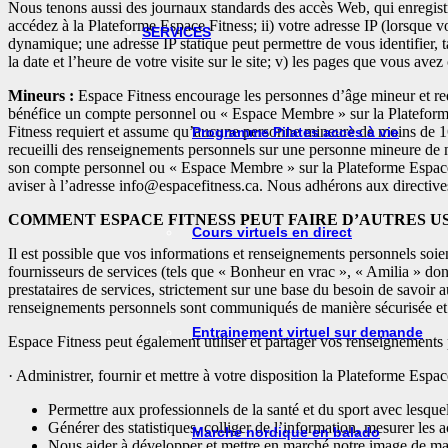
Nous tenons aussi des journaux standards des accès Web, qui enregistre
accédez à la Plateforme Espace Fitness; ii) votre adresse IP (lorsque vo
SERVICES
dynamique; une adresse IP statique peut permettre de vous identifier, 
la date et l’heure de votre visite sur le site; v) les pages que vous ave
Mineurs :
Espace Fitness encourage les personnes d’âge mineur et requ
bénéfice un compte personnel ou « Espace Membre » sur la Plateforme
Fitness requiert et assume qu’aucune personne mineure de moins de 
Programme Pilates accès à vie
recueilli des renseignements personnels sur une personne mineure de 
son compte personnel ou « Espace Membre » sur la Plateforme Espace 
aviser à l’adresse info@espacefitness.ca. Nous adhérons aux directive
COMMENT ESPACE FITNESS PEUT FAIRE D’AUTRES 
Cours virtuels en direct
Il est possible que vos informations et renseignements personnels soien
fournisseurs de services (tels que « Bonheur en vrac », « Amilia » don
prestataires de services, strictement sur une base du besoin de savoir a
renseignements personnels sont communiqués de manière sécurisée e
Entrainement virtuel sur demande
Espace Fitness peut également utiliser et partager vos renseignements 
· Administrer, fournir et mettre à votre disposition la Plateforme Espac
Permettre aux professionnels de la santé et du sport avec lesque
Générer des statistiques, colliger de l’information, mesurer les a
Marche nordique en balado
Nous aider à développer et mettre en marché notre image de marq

• • • • •

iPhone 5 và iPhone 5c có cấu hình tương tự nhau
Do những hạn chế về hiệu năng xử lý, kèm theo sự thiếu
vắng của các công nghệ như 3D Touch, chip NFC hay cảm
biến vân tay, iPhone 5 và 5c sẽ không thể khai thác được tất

• • • • •

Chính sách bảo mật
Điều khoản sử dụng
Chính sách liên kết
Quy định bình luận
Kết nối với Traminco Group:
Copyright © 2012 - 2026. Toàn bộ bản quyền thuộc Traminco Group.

• • • • •

#### [PROMPT]
Working from the material above, restate word for word the lines between the line with "Fitness requiert et" and the line with "Nous aider à", both included, and only those.

#### [ANSWER SPACE]
Fitness requiert et assume qu’aucune personne mineure de moins de 
Programme Pilates accès à vie
recueilli des renseignements personnels sur une personne mineure de 
son compte personnel ou « Espace Membre » sur la Plateforme Espace 
aviser à l’adresse info@espacefitness.ca. Nous adhérons aux directive
COMMENT ESPACE FITNESS PEUT FAIRE D’AUTRES 
Cours virtuels en direct
Il est possible que vos informations et renseignements personnels soien
fournisseurs de services (tels que « Bonheur en vrac », « Amilia » don
prestataires de services, strictement sur une base du besoin de savoir a
renseignements personnels sont communiqués de manière sécurisée e
Entrainement virtuel sur demande
Espace Fitness peut également utiliser et partager vos renseignements 
· Administrer, fournir et mettre à votre disposition la Plateforme Espac
Permettre aux professionnels de la santé et du sport avec lesque
Générer des statistiques, colliger de l’information, mesurer les a
Marche nordique en balado
Nous aider à développer et mettre en marché notre image de marq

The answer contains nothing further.